The Federal Reserve increased its benchmark interest rate by a quarter of a percentage point, marking the most significant increase in rates since the year 1994.
This comes after an increase of a quarter-point in March and an increase of half a point in May.
Up until a few days ago, the majority of economic analysts anticipated that the Fed would follow through with its earlier instructions and raise interest rates by another half percent this week.
A report that was released last Friday showed that inflation was stronger than predicted in May, and as a result, policymakers decided to take a more active action.
When compared to the same period last year, prices paid by consumers were 8.6 percent higher.
The increase is not only a reflection of increased expenses for gasoline and groceries; it also represents rising costs for rent, travel, and a wide variety of other services.
The Federal Reserve is planning to significantly increase interest rates in the hopes of reducing the level of consumer demand, which is the primary factor behind the current upward trend in prices.
When interest rates are higher, it will cost more money to carry a balance on a credit card, receive a loan for a car, or purchase a home.

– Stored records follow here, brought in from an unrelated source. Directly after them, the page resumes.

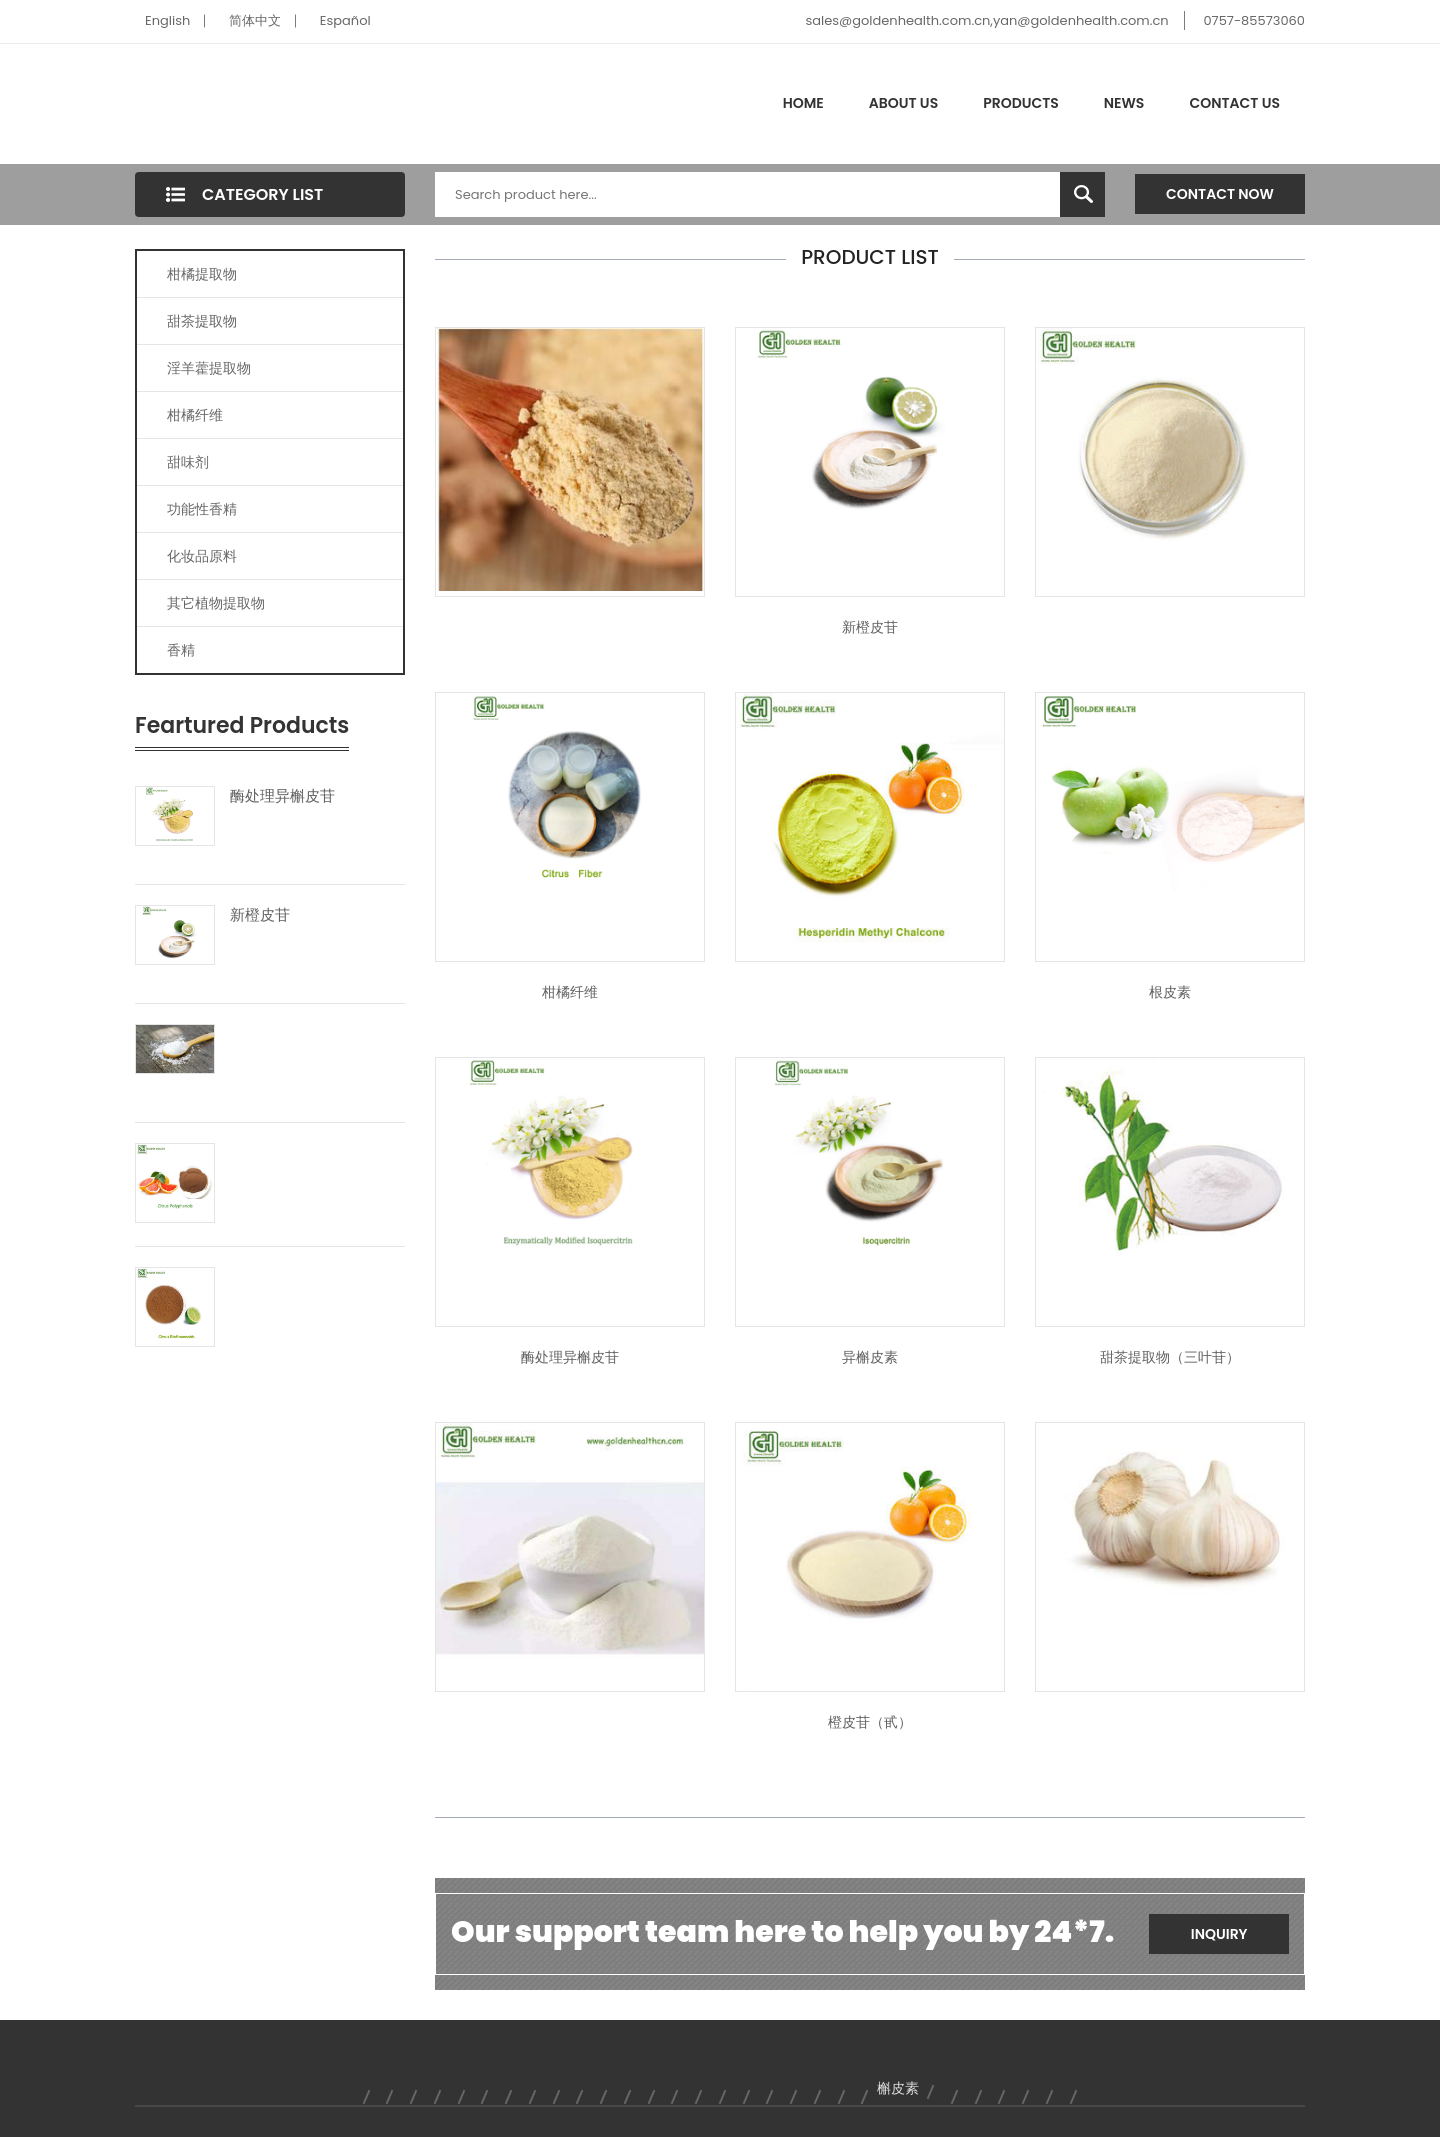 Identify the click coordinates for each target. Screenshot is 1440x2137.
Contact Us (1234, 103)
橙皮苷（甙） (870, 1722)
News (1124, 103)
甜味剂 (188, 462)
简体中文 (255, 20)
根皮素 (1170, 992)
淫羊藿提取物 (209, 368)
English (167, 20)
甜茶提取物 (202, 321)
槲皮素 (898, 2088)
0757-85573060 (1254, 20)
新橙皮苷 (260, 915)
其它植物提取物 (216, 603)
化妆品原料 (202, 556)
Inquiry (1219, 1934)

A further drag on economic expansion is the rise in borrowing costs. In recent weeks, the stock markets have suffered losses due to concerns that move taken by the Federal Reserve regarding interest rates could even push the country into a recession.
The growth rate of 2.8 percent that Fed officials were forecasting for the economy three months ago has been revised downward to 1.7 percent, according to the projections released by Fed officials on Wednesday.
The likelihood of a so-called “soft landing,” in which inflation declines without a subsequent recession, will likely diminish further in 2023 as a result of the expected continuation of the slowdown in growth.